Bao Ninh

Bảo Ninh (born on October 18, 1952) is a Vietnamese novelist and short story writer.

His real name is Hoàng Ấu Phương and he was born in Nghệ An province (his ancestors were from Quảng Bình province), Vietnam. During the Vietnam War, he served in the Glorious 27th Youth Brigade. Of the five hundred who went to war with the brigade in 1969, he is one of ten who survived.

The Sorrow of War

A successful short story writer focusing primarily on stories about the war, Bảo Ninh shot into the limelight with his debut novel, Thân phận của tình yêu, (The Destiny of Love) published 1991 in Hanoi. An English translation by Frank Palmos and Phan Thanh Hao was published in 1994, with the title The Sorrow of War, which became a widely acclaimed novel, with some critics placing the work among the most moving war novels of all time. Counterfeits of the English language edition then became widely available in Vietnam for the tourist trade.[1]

Sorrow of War is a nonlinear narrative by Kien, a North Vietnamese soldier during the Vietnam War, chronicling his loss of innocence, his love, and his anguish (sorrow and sadness) at the memories of war, a short summary of the novel follows:

Kien is a soldier who seems to have a never-ending source of luck in his battles, for whenever all of the troops in his platoon die, he survives. The novel starts with him riding in a MIA Remains-Gathering Truck charged with the collection of bodies in the Jungle of Screaming Souls where Kien's first team of soldiers, the 27th Battalion was eliminated except for him. This scene begins many flashbacks that tie together the novel and are almost unable to be discerned for their chronological order. The story that the reader learns to follow is that of the love affair between Kien and his childhood sweetheart, Phuong, who he constantly references at the beginning of the story but only near the end do the largest events in their history take place. The subject then falls upon the novel being written by Kien and how he seems fated to write it by his survival from these battles and he feels that its completion will bring solace. Once the novel is completed, a mute girl who Kien began seeing when drunk to use to bounce his ideas off, gained a hold of the text while Kien was attempting to burn the pages. This burning of all his work is an allusion to what is told of Kien's artist father who fell into a similar slump after Kien's mother's divorce and burned all of the paintings he had painted over the years. The novel ends with an excerpt from a new narrator who is said to have found Kien's novel from this mute woman. He talks about the nonsensical order and grave subject matter but also its entrancing nature and how he felt that it needed to be published.

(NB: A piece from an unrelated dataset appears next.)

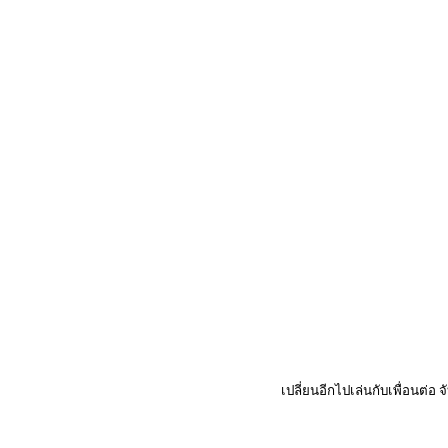
เปลี่ยนอีกไปเล่นกับเพื่อนต่อ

The novel weaves back and forth between tales of unfulfilled love and the narrative of war, which fails to fulfill its own objectives. The tale is hauntingly told, verging on poetry:

The sorrow of war inside a soldier's mind was in a strange way similar to the sorrow of love. It was a kind of nostalgia, like the immense sadness of a world at dusk.

At one level, the novel can be said to be about effects of war on people, and especially how it defeats the human capacity for love:

It was hard to remember a time when his whole personality and character had been intact, a time before the cruelty and the destruction of war had warped his soul. A time when he had been deeply in love, passionate, aching with desire, hilariously frivolous and light-hearted, or quickly depressed by love and suffering. Or blushing in embarrassment. When he, too, was worthy of being a lover and in love …
But war was a world with no home, no roof, no comforts. A happy journey, of endless drifting. War was a world without real men, without real women, without feeling.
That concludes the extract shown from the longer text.